Scan the data for "πολιτισμό" and copy each matching line.

[SOURCE RECORDS — start]

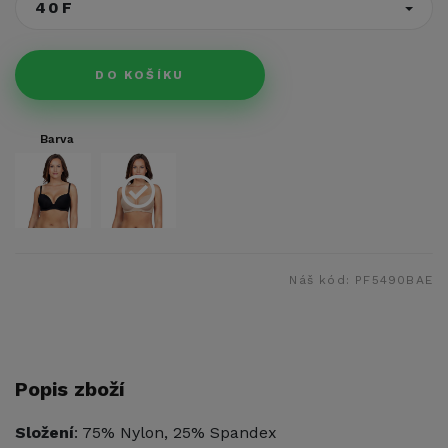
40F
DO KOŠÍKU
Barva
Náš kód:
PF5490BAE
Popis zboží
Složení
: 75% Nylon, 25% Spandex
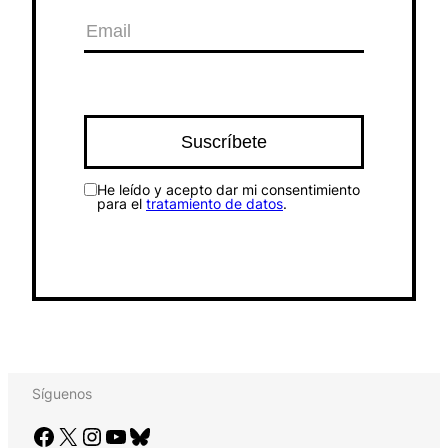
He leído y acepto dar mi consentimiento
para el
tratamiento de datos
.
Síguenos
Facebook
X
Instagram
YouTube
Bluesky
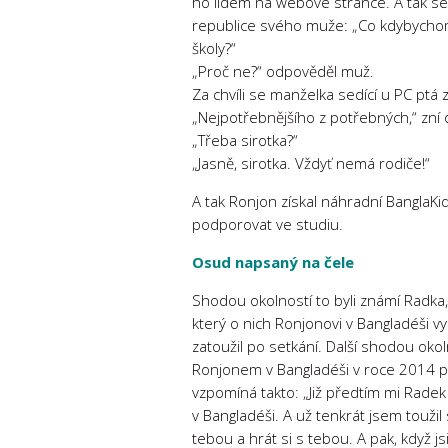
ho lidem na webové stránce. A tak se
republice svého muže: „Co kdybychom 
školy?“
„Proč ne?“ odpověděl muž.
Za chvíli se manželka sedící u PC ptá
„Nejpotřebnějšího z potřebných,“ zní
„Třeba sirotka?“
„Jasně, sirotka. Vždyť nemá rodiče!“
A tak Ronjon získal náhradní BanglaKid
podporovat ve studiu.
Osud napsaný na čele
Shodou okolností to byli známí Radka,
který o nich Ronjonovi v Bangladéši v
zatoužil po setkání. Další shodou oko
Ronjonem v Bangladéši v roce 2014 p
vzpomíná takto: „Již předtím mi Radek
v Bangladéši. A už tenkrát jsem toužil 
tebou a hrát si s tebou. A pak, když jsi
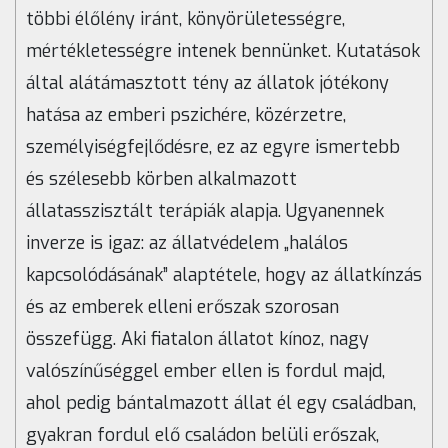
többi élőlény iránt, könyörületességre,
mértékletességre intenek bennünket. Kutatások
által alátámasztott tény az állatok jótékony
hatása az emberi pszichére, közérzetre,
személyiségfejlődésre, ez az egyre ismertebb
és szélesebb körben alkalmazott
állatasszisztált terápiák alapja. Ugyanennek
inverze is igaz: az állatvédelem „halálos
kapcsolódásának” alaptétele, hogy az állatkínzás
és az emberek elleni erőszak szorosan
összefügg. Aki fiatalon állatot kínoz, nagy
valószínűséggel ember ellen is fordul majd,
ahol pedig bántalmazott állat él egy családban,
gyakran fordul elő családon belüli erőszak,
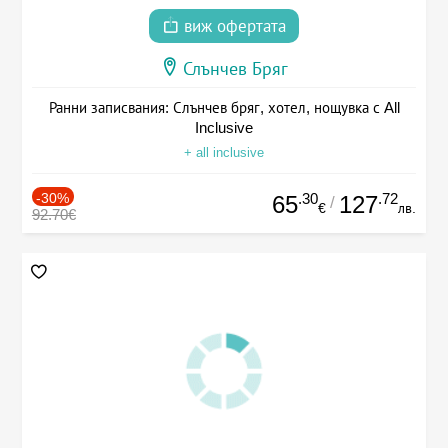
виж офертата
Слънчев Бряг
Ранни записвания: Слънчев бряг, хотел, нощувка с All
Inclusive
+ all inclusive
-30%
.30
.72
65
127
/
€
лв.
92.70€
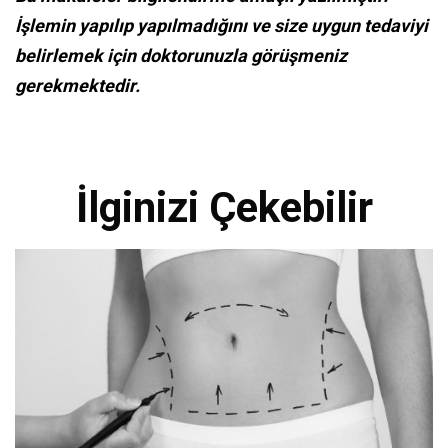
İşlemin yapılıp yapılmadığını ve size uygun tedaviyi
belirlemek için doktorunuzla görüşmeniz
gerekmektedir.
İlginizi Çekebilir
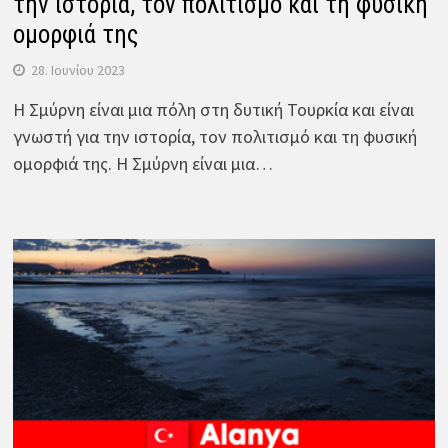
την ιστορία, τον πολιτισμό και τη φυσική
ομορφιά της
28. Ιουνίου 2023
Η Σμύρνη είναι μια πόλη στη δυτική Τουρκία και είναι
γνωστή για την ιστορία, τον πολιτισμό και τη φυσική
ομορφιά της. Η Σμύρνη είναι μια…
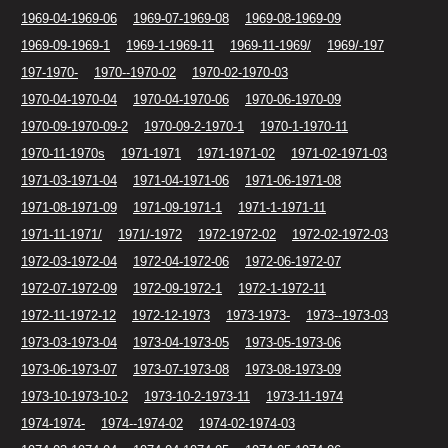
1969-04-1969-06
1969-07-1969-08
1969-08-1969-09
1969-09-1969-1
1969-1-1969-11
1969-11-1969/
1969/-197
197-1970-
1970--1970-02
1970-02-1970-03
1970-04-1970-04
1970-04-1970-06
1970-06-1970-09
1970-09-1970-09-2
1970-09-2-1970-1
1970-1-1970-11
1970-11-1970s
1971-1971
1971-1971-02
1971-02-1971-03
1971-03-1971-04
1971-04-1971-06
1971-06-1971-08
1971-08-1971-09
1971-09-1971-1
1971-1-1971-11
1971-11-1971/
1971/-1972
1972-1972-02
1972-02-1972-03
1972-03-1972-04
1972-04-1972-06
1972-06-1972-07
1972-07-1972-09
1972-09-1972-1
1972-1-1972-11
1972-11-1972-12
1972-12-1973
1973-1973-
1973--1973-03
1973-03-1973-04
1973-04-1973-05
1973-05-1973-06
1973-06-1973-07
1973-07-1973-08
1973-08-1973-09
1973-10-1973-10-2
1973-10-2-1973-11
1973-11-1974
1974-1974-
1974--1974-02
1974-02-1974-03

[SOURCE RECORDS — finish]

ANSWER:
την ιστορία, τον πολιτισμό και τη φυσική
γνωστή για την ιστορία, τον πολιτισμό και τη φυσική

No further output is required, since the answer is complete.